Christmas stirs up memories in most people, and I am no different. I have memories of all kinds from attending midnight mass on Christmas Eve to crawling beneath the tree to unwrap my gifts early to traditions built around my children and grandchildren. This year I am thinking of Santa (which is only fair since he spends so much time thinking of us).
When I speak of Santa, I am not talking about my father dressing up in costume for so many Christmases. By the way, he wore the outfit even after we grew to adulthood, although by then he just wore the red pants and the cap. What I am talking of is falling into my memories of the jolly old elf himself.
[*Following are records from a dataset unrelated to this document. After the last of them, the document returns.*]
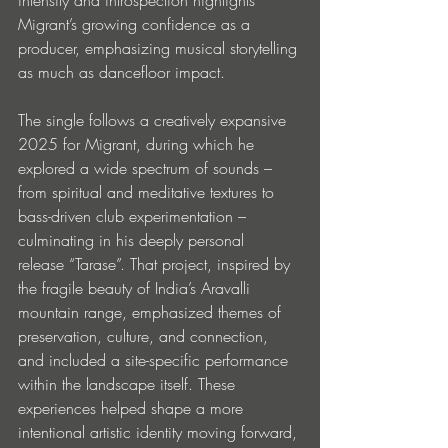
Migrant’s growing confidence as a 
producer, emphasizing musical storytelling 
as much as dancefloor impact.
The single follows a creatively expansive 
2025 for Migrant, during which he 
explored a wide spectrum of sounds – 
from spiritual and meditative textures to 
bass-driven club experimentation – 
culminating in his deeply personal 
release “Tarase”. That project, inspired by 
the fragile beauty of India’s Aravalli 
mountain range, emphasized themes of 
preservation, culture, and connection, 
and included a site-specific performance 
within the landscape itself. These 
experiences helped shape a more 
intentional artistic identity moving forward, 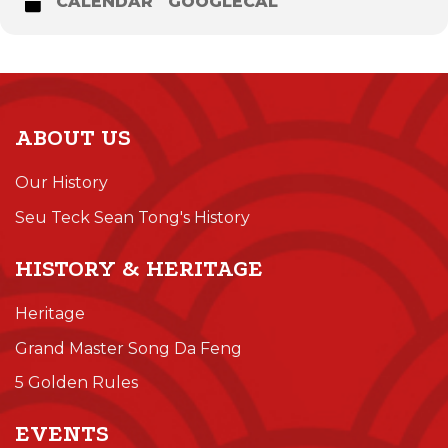
CALENDAR
GOOGLECAL
ABOUT US
Our History
Seu Teck Sean Tong's History
HISTORY & HERITAGE
Heritage
Grand Master Song Da Feng
5 Golden Rules
EVENTS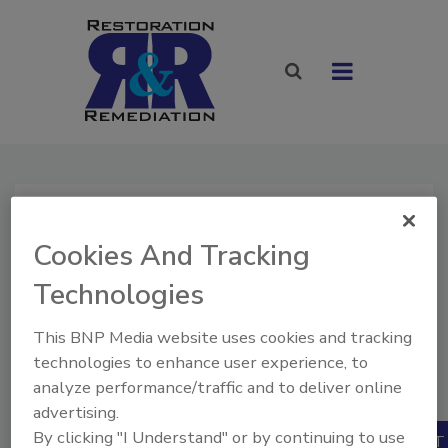
Home
»
Store
» Classified Ad Listing - 30 Days
Cookies And Tracking
Classified Ad
Technologies
Listing - 30 Days
$100.00
This BNP Media website uses cookies and tracking
Our Price:
Quantity
technologies to enhance user experience, to
Also Available:
analyze performance/traffic and to deliver online
1
advertising.
By clicking "I Understand" or by continuing to use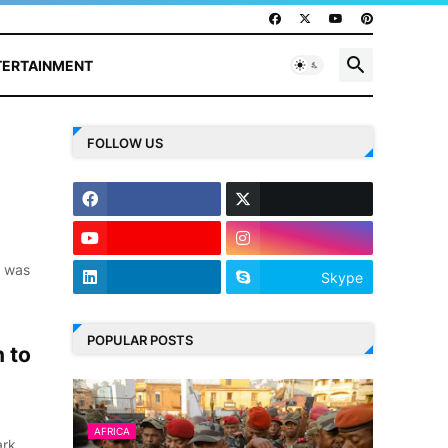
TERTAINMENT
FOLLOW US
e was
Skype
POPULAR POSTS
 to
AFRICA
ark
I recall two very early memories of Santa Claus. The oldest of which took place when the family lived on St. Andrews Drive in Orangeburg. Our grandmother, Nanny (Dad’s mom), would come and join us from Connecticut most Christmases and in those days she would come by train which made her visits more magical. She would come to town and take us kids to the cafeteria at Eckard’s Drug at the Orangeburg Mall where I would always get a chili dog and the waitress would always remember our Nanny. Nanny would take us other places as well, and anywhere she drove was an adventure because she was not a good driver…she scared us. Anyway, this one Christmas, I remember charging out Christmas morning to take inventory of what Santa had brought. I don’t remember what it was that year, but what sticks with me the most was Nanny telling us, “I heard a noise in the middle of the night, and when I got out of bed to look I saw Santa and I rushed right back to bed!” The image that formed in my mind was of Nanny peering around a corner and spying Santa from behind as he bent over his pack. That goes down as the first and most substantial proof I needed that Santa truly existed.
Later after the family outgrew the St. Andrew’s house and had moved to Mason Drive, my older brother Chris and I shared a room with a nightstand and AM radio separating our beds. On Christmas Eve, we would go excitedly to bed and celebrate what became a ritual for us – the listening to the Santa radar tracking from the mysterious Cheyenne Mountain in some far off land called Colorado. We would track him most often across Canada and Yankee climes (he must have been saving his visit to the South for later – the best for last!) before falling asleep to muster ourselves for an early morning assault on our parents and presents. This memory is lasting not only because I live in Colorado Springs at the foot of Cheyenne Mountain now, but because if the United States Air Force said Santa existed, that was good enough for me.
Time passes so quickly (as only time can), and I grew up. I drew the mantle of Santa onto myself. Santa is a busy elf, and I think it is our jobs as adults and parents to help him out so that he can spend his efforts helping those around the world that cannot as easily help themselves. I married Jean-Marie, a beautiful woman with three incredible children, and we joined forces as Santa for them. We filled stockings, and placed gifts out with tags reading “from Santa” each Christmas. Doing our jobs as Santa helpers. Though a joy, it is not really the memory I wished to share here. The memory that is currently making me smile is after our oldest child at 21 years of age gave birth to our grandson Russell. To provide space and security for them, Jean-Marie and I turned the detached garage into a cottage that she moved into at Christmas time two months before Russell was born. It was in that cottage when Russell was almost three years old, that Haley asked me to do something special for her. So after dark on Christmas Eve after Russell had been put in his bed, she called over to the house and told me it was time. I grabbed a ladder, walked across the back yard, and set it up against her cottage. Quietly as I could, I climbed up on the roof, then stomped around for a bit so that Russell could have his magic moment with Santa.
The last memory I am thinking of happened seven years after that last memory on a December afternoon when I was driving around with Russell. We had the 850 KOA Sports Zoo on the radio and one of the hosts, Dave Logan, began some kind of rant. Suddenly he made an inadvertent slip and said something to the effect that to think such-n-such was like still believing in Santa Claus. There was a hasty commercial break and when they returned, the hosts Susie and Dave were trying to smooth it over any way they could. I was just sitting there, stunned and silent behind the steering wheel. At almost ten years of age, Russell was at the cusp where he might still believe and then again he might not. It is not a conversation you hold with a child, so I didn’t know what to say or do. So I did one of the things I do best - panicked. I sat there sweating, trying unsuccessfully to map out what to say when Russell turned to me, placed a hand on my arm and said, “It’s alright, Bumpa. I already know about Santa.” My heart melted, because Russell didn’t know it then, but he was starting his path to take up Santa’s mantle with that act of kindness toward his grandfather. And you know what? For the second Christmas Eve in a row, Russell (now 17) will be joining his step-dad Mike on the Santa Hotline - Santa continues to be payed forward.